## TASK DESCRIPTION
Copying task for the records below: reproduce each one exactly and drop the pictures.

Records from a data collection
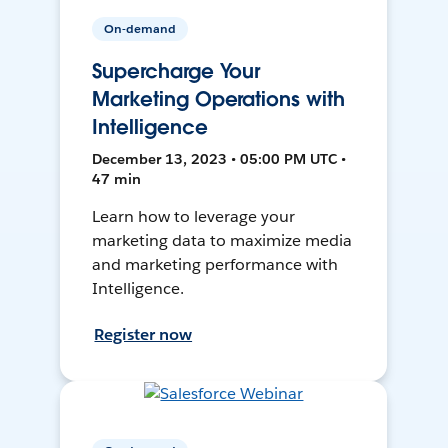
On-demand
Supercharge Your
Marketing Operations with
Intelligence
December 13, 2023 • 05:00 PM UTC •
47 min
Learn how to leverage your
marketing data to maximize media
and marketing performance with
Intelligence.
Register now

## EXPECTED ANSWER
On-demand
Supercharge Your
Marketing Operations with
Intelligence
December 13, 2023 • 05:00 PM UTC •
47 min
Learn how to leverage your
marketing data to maximize media
and marketing performance with
Intelligence.
Register now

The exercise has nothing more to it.